Every author on Buffett lays stake to the claim of original analysis, exclusive interviews and so on. Schroeder’s is not very different. Her treatment, however, is humble and not hyper-amplified like James O’Loughlin’s The Real Warren Buffett: Managing Capital, Leading People. Or Buffettology by Mary Buffett and David Clark, where Mary tries to show access through family (she was his former daughter-in-law).
A quick, surface read will leave students of Buffett a little disappointed. But Schroeder’s skill lies in being able to reach the student through the fan. So, Buffett’s investing philosophy is not encapsulated in 10 bullet points.
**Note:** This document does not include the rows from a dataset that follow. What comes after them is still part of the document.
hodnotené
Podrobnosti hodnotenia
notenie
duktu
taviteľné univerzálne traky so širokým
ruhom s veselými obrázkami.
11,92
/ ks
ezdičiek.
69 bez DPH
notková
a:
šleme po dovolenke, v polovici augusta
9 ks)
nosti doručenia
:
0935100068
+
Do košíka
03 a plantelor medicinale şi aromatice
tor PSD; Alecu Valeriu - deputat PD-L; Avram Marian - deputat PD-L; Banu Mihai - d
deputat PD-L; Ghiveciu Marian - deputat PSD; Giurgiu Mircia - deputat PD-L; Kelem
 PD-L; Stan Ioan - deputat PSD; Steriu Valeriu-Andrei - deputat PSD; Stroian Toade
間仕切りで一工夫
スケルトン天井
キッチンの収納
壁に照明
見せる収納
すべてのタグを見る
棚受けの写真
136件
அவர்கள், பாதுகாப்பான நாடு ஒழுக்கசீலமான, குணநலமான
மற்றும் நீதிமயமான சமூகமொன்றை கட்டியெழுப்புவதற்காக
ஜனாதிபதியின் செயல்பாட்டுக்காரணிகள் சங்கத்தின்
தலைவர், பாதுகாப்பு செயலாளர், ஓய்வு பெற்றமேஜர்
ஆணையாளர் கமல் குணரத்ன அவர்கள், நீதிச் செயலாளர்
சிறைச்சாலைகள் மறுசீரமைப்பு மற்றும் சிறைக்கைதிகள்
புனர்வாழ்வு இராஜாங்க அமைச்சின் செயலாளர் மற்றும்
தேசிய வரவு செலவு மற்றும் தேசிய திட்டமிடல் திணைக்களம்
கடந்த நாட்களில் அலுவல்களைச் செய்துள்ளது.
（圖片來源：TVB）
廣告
To get there, you have to know the man, his values.
Schroeder’s poignant chapter on the death of Buffett’s friend Katherine Graham, then chairperson of The Washington Post where Buffett had a substantial equity stake, for instance, brings out his vulnerability, his human side as he
needlessly blames himself: “If I’d been playing bridge with her that day she might not have fallen.”
Stories like these abound this well-researched paperback and that’s where its strength lies. It fills in the blanks that lie between Buffett’s incisive annual letters to his shareholders — a must for any equity investor — and news reports that tell us nothing more than his latest investment or his ever-growing net worth.
Which, in turn, is based on the principles of investing he learnt from his teacher Benjamin Graham, whose Intelligent Investor is essential reading for hard-core investors. Graham, who introduced Buffett to a moody creature called Mr Market was someone Buffett worshipped. But that didn’t stop him from following his own mind while investing in the insurance company Geico. Graham thought Geico was too expensive.
As a writer, Schroeder has three advantages. One, as an award-winning insurance analyst she can read numbers, so important while dissecting Buffett; she applies that research on his softer side as well. Two, seeing the bigger picture as an accounting policymaker. And three, the Buffett advantage — he liked the way she thought and wrote (reported in The New York Times) — who gave her the one precious commodity any writer would die for: his time. Putting all three together, Schroeder has been able to give us a rather intimate look into Buffett.
While Schroeder’s book will occupy a rather large, premium and rightful space on the bookshelves of Buffett students and fans alike, it doesn’t match the mature stature of Roger Lowenstein’s Buffett: The Making of an American Capitalist — my personal favourite. It also lacks the theoretical rigour of Lawrence A. Cunningham’s How to Think Like Benjamin Graham and Invest Like Warren Buffett — the best book to understand his techniques. The Snowball is like adding one more amazing stock to my exceedingly large portfolio of Buffett books — in the absence of my money growing like Buffett’s, at least my collection snowballs.